═════ Supplied records ═════
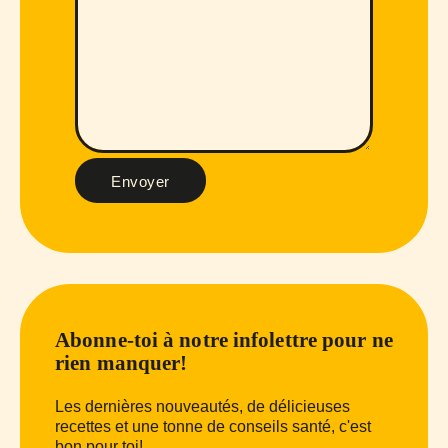
Envoyer
Abonne-toi à notre infolettre pour ne
rien manquer!
Les dernières nouveautés, de délicieuses
recettes et une tonne de conseils santé, c'est
bon pour toi!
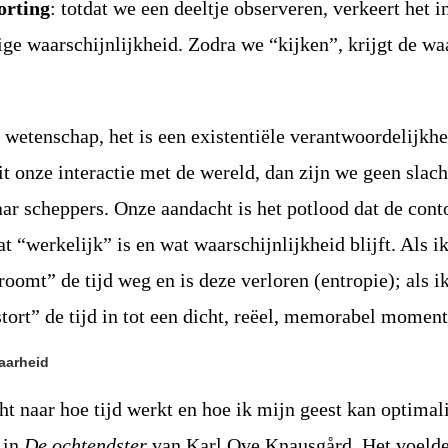
orting
: totdat we een deeltje observeren, verkeert het i
ige waarschijnlijkheid. Zodra we “kijken”, krijgt de wa
en wetenschap, het is een existentiële verantwoordelijkhe
it onze interactie met de wereld, dan zijn we geen slach
ar scheppers. Onze aandacht is het potlood dat de cont
t “werkelijk” is en wat waarschijnlijkheid blijft. Als i
roomt” de tijd weg en is deze verloren (entropie); als i
tort” de tijd in tot een dicht, reëel, memorabel moment
aarheid
t naar hoe tijd werkt en hoe ik mijn geest kan optimal
 in
De ochtendster
van Karl Ove Knausgård. Het voelde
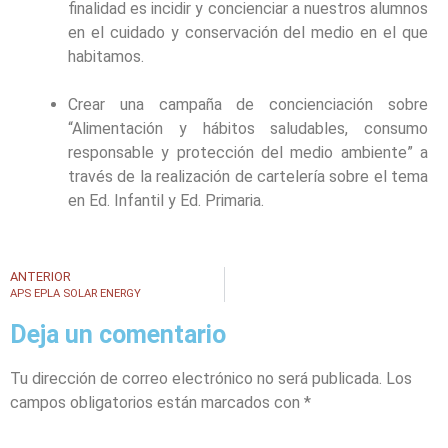
finalidad es incidir y concienciar a nuestros alumnos
en el cuidado y conservación del medio en el que
habitamos.
Crear una campaña de concienciación sobre
“Alimentación y hábitos saludables, consumo
responsable y protección del medio ambiente” a
través de la realización de cartelería sobre el tema
en Ed. Infantil y Ed. Primaria.
ANTERIOR
APS EPLA SOLAR ENERGY
Deja un comentario
Tu dirección de correo electrónico no será publicada.
Los
campos obligatorios están marcados con
*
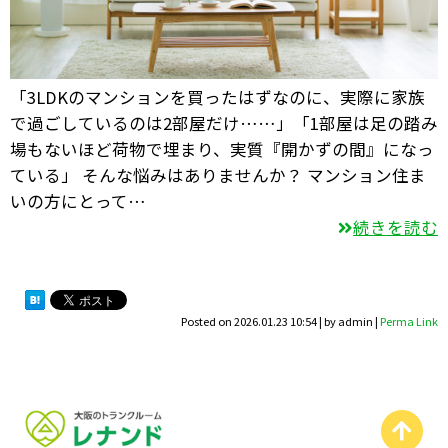
「3LDKのマンションを買ったはずなのに、実際に家族
で過ごしているのは2部屋だけ……」「1部屋は足の踏み
場もないほど荷物で埋まり、実質『開かずの間』になっ
ている」 そんな悩みはありませんか？ マンション住ま
いの方にとって…
続きを読む
Posted on
2026.01.23 10:54
|
by
admin
|
Perma Link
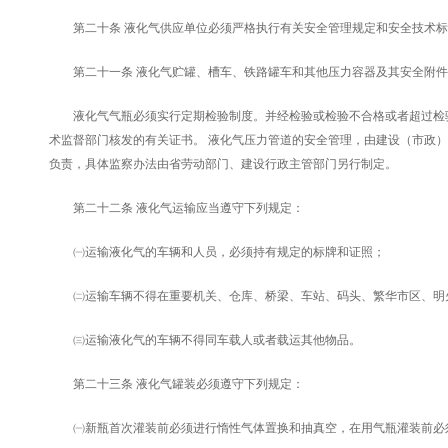
第二十条 液化气供应单位必须严格执行有关安全管理规定和安全技术标
第二十一条 液化气贮罐、槽车、铁路罐车和其他压力容器及其安全附件
液化气气瓶必须实行定期检验制度。并经检验或检验不合格或者超过检验
术监督部门核发的有关证书。 液化气压力管道的安全管理，由建设（市政
负责，具体监察办法由省劳动部门、建设行政主管部门另行制定。
第二十二条 液化气运输应当遵守下列规定：
㈠运输液化气的车辆和人员，必须持有规定的标牌和证照；
㈡运输车辆不得在重要机关、仓库、桥梁、车站、码头、繁华市区、明火
㈢运输液化气的车辆不得同车载人或者载运其他物品。
第二十三条 液化气罐装必须遵守下列规定：
㈠新瓶首次灌装前必须进行惰性气体置换和抽真空，在用气瓶灌装前必须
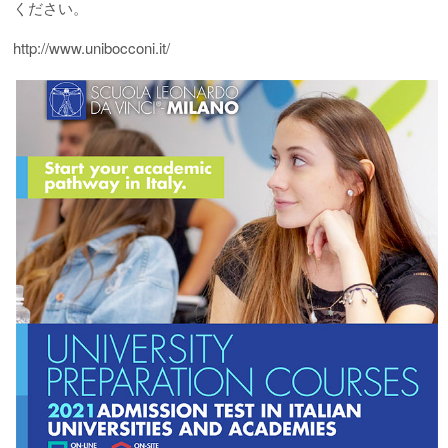
ください。
http://www.unibocconi.it/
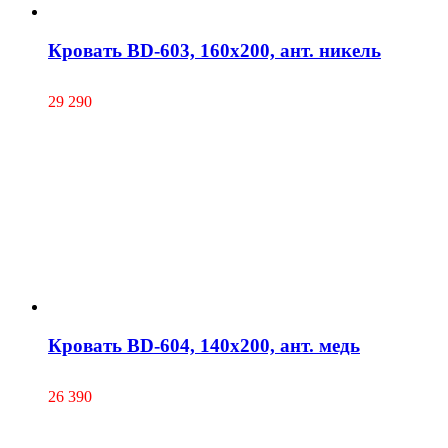
Кровать BD-603, 160х200, ант. никель
29 290
Кровать BD-604, 140х200, ант. медь
26 390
═════
- _Task instructions_
Please reproduce the entries above exactly, omitting every picture.

- _Result for this exercise_
Envoyer
Abonne-toi à notre infolettre pour ne
rien manquer!
Les dernières nouveautés, de délicieuses
recettes et une tonne de conseils santé, c'est
bon pour toi!
orting
: totdat we een deeltje observeren, verkeert het i
ige waarschijnlijkheid. Zodra we “kijken”, krijgt de wa
en wetenschap, het is een existentiële verantwoordelijkhe
it onze interactie met de wereld, dan zijn we geen slach
ar scheppers. Onze aandacht is het potlood dat de cont
t “werkelijk” is en wat waarschijnlijkheid blijft. Als i
roomt” de tijd weg en is deze verloren (entropie); als i
tort” de tijd in tot een dicht, reëel, memorabel moment
aarheid
t naar hoe tijd werkt en hoe ik mijn geest kan optimal
 in
De ochtendster
van Karl Ove Knausgård. Het voelde
finalidad es incidir y concienciar a nuestros alumnos
en el cuidado y conservación del medio en el que
habitamos.
Crear una campaña de concienciación sobre
“Alimentación y hábitos saludables, consumo
responsable y protección del medio ambiente” a
través de la realización de cartelería sobre el tema
en Ed. Infantil y Ed. Primaria.
ANTERIOR
APS EPLA SOLAR ENERGY
Deja un comentario
Tu dirección de correo electrónico no será publicada.
Los
campos obligatorios están marcados con
*
「3LDKのマンションを買ったはずなのに、実際に家族
で過ごしているのは2部屋だけ……」「1部屋は足の踏み
場もないほど荷物で埋まり、実質『開かずの間』になっ
ている」 そんな悩みはありませんか？ マンション住ま
いの方にとって…
続きを読む
Posted on
2026.01.23 10:54
|
by
admin
|
Perma Link
第二十条 液化气供应单位必须严格执行有关安全管理规定和安全技术标
第二十一条 液化气贮罐、槽车、铁路罐车和其他压力容器及其安全附件
液化气气瓶必须实行定期检验制度。并经检验或检验不合格或者超过检验
术监督部门核发的有关证书。 液化气压力管道的安全管理，由建设（市政
负责，具体监察办法由省劳动部门、建设行政主管部门另行制定。
第二十二条 液化气运输应当遵守下列规定：
㈠运输液化气的车辆和人员，必须持有规定的标牌和证照；
㈡运输车辆不得在重要机关、仓库、桥梁、车站、码头、繁华市区、明火
㈢运输液化气的车辆不得同车载人或者载运其他物品。
第二十三条 液化气罐装必须遵守下列规定：
㈠新瓶首次灌装前必须进行惰性气体置换和抽真空，在用气瓶灌装前必须
ください。
http://www.unibocconi.it/
Кровать BD-603, 160х200, ант. никель
29 290
Кровать BD-604, 140х200, ант. медь
26 390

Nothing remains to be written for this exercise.